#### [What you need to do]
The data below holds the lines to copy: everything from the line containing "en fonction des" to the line containing "dans les secteurs", both ends included, set down exactly.

#### [Input data]
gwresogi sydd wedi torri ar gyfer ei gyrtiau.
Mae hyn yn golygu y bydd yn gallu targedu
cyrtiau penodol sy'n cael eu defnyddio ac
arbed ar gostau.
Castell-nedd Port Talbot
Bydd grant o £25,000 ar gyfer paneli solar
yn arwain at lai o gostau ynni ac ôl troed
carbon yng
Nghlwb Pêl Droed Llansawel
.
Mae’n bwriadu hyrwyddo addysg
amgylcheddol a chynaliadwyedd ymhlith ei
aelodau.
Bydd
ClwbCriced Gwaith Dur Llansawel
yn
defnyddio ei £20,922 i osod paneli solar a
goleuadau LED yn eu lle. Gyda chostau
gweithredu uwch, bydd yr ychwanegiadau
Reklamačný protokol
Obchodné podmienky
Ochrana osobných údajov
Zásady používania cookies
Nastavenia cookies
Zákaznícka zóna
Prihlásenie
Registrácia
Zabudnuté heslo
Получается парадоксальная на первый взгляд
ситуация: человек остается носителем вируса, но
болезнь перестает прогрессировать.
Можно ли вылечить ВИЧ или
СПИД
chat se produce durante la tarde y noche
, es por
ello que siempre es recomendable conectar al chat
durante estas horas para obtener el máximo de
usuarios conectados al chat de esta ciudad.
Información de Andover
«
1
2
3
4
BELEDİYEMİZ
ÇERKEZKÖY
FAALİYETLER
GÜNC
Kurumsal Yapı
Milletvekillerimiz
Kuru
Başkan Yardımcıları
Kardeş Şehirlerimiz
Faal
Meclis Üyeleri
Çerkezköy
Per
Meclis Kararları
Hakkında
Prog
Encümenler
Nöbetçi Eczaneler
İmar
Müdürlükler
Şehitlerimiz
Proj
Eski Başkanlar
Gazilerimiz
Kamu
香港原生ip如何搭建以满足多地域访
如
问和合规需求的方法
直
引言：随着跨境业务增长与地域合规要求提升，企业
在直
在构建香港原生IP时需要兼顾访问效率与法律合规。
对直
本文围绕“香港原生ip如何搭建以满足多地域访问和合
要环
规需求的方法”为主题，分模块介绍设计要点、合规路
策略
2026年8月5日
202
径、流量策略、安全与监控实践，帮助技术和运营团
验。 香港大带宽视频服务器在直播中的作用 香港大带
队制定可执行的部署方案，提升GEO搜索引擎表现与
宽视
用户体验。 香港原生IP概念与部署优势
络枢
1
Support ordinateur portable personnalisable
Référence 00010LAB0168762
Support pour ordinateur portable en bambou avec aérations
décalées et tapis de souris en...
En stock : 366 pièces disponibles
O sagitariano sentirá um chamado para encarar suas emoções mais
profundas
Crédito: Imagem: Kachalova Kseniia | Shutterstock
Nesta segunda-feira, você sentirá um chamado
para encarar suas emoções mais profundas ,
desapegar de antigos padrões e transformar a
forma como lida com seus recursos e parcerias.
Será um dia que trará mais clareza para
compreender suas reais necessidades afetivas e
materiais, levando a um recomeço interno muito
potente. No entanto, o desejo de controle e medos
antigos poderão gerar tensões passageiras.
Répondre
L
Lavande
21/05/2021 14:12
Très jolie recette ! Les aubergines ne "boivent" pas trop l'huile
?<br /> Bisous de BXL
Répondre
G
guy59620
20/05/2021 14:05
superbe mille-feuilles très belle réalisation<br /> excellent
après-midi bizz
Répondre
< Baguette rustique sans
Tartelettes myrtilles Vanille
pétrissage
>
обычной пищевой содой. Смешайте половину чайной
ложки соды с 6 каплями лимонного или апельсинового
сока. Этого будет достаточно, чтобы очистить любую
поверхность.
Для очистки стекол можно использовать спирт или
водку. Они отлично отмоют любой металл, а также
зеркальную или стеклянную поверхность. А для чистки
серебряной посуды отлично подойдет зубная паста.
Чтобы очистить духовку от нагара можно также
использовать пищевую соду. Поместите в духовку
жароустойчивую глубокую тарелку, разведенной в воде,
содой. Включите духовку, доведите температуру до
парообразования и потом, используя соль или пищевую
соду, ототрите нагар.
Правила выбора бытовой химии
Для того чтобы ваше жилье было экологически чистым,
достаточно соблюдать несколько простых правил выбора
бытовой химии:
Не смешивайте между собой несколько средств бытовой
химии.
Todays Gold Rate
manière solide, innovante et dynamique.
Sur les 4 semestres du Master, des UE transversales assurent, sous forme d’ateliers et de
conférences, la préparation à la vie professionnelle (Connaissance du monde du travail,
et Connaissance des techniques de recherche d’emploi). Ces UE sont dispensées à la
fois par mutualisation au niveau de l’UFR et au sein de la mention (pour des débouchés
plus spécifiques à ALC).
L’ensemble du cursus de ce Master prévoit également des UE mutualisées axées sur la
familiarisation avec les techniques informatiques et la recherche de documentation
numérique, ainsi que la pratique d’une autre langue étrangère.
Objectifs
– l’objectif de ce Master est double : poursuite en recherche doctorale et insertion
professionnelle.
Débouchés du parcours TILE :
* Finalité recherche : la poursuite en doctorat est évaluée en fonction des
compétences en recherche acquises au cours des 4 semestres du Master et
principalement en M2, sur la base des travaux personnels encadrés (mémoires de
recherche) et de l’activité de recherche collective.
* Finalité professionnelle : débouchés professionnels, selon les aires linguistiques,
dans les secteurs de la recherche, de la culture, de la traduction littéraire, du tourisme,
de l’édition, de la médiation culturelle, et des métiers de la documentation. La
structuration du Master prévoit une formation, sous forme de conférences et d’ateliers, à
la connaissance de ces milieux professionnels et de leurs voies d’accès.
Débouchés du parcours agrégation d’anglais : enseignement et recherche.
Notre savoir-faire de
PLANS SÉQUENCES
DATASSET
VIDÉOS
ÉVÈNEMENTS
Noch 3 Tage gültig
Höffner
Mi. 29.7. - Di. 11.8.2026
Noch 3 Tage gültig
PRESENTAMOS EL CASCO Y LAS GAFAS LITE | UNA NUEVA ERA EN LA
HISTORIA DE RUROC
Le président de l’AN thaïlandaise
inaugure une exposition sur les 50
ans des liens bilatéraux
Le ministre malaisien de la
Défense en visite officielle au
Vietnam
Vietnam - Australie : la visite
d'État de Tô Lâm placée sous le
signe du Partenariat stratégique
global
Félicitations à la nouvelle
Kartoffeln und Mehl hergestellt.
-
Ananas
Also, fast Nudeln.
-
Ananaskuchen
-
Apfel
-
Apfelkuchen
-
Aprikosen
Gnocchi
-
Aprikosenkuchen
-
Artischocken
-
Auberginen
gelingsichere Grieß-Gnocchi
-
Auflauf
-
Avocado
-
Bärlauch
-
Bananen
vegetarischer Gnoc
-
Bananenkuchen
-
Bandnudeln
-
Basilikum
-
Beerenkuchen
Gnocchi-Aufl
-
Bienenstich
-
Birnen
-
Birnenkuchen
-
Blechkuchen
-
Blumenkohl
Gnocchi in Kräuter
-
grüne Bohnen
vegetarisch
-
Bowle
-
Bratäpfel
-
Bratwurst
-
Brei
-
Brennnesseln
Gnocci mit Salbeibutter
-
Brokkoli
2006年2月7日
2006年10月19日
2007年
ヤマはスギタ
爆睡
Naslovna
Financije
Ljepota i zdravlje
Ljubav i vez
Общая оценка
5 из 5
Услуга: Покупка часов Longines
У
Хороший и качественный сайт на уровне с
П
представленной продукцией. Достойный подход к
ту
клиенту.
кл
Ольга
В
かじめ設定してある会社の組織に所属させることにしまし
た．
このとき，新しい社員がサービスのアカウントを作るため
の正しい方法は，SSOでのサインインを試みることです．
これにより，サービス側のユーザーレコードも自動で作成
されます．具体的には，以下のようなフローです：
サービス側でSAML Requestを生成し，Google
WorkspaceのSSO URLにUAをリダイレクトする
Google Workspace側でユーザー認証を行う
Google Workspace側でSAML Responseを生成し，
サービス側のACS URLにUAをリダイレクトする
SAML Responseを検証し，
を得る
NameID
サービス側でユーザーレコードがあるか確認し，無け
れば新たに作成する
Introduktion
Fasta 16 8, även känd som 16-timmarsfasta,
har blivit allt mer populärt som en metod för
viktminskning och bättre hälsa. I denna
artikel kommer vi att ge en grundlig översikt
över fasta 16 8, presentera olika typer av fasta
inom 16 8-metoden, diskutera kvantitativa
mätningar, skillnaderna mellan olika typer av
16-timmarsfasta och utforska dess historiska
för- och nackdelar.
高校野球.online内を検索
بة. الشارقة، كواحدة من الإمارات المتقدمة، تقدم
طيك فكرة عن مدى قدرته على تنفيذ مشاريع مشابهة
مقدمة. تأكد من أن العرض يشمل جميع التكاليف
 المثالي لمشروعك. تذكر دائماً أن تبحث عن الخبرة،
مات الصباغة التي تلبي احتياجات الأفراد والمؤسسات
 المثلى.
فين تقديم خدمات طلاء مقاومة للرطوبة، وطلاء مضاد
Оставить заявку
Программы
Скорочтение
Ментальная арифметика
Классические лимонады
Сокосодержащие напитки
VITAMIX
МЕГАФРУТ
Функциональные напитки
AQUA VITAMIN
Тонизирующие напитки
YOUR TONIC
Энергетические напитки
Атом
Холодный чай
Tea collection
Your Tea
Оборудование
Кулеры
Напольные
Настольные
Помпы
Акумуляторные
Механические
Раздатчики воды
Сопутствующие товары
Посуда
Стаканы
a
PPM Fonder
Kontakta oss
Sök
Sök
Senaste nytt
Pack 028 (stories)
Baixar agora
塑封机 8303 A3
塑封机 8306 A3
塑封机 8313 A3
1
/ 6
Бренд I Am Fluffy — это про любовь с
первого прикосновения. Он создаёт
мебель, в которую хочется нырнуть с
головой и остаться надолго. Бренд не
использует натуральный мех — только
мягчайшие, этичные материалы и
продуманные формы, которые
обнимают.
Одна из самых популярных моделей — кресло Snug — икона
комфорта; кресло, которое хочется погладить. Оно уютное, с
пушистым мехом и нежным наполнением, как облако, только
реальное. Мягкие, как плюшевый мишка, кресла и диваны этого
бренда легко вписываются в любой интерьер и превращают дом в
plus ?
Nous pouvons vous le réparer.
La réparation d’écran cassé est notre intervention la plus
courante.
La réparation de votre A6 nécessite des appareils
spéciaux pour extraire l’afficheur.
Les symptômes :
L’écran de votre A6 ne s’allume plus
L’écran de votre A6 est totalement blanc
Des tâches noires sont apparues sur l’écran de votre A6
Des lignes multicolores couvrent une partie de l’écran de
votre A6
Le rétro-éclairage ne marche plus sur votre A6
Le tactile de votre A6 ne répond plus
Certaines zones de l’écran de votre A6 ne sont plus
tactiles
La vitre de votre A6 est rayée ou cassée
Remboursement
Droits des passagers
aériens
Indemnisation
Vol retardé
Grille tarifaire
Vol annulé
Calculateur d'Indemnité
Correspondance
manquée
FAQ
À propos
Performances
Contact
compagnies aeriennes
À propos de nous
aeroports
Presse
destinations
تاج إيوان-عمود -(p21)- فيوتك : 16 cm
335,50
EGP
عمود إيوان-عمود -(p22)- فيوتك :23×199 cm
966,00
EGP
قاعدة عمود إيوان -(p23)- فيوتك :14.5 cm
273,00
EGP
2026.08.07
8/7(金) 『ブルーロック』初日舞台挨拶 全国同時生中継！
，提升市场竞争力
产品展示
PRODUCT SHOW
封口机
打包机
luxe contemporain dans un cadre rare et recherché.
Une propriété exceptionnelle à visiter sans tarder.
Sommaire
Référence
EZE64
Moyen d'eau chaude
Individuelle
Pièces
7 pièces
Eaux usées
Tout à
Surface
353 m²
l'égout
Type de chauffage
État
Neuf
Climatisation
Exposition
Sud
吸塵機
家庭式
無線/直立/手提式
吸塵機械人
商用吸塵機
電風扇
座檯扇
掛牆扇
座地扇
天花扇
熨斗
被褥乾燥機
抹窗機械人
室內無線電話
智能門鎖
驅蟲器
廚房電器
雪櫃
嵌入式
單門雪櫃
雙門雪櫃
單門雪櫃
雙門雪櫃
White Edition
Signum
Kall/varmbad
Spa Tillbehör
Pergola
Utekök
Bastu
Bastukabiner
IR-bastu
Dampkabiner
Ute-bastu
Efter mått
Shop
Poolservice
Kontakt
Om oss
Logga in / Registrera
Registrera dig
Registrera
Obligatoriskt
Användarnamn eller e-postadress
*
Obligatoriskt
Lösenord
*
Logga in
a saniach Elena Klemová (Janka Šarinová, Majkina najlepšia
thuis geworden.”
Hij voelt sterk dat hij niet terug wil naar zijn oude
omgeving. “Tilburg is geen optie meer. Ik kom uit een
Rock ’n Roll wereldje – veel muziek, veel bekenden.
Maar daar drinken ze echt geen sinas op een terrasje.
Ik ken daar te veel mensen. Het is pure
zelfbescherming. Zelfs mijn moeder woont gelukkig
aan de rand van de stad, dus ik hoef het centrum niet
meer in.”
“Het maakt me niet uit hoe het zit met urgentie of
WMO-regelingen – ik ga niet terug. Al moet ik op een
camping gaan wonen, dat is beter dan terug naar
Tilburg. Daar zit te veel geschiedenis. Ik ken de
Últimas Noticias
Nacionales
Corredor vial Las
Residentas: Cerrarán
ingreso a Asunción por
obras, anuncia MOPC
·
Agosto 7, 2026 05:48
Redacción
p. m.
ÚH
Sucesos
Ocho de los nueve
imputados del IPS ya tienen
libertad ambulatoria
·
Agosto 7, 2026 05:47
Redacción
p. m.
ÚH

#### [Solution to this task]
* Finalité recherche : la poursuite en doctorat est évaluée en fonction des
compétences en recherche acquises au cours des 4 semestres du Master et
principalement en M2, sur la base des travaux personnels encadrés (mémoires de
recherche) et de l’activité de recherche collective.
* Finalité professionnelle : débouchés professionnels, selon les aires linguistiques,
dans les secteurs de la recherche, de la culture, de la traduction littéraire, du tourisme,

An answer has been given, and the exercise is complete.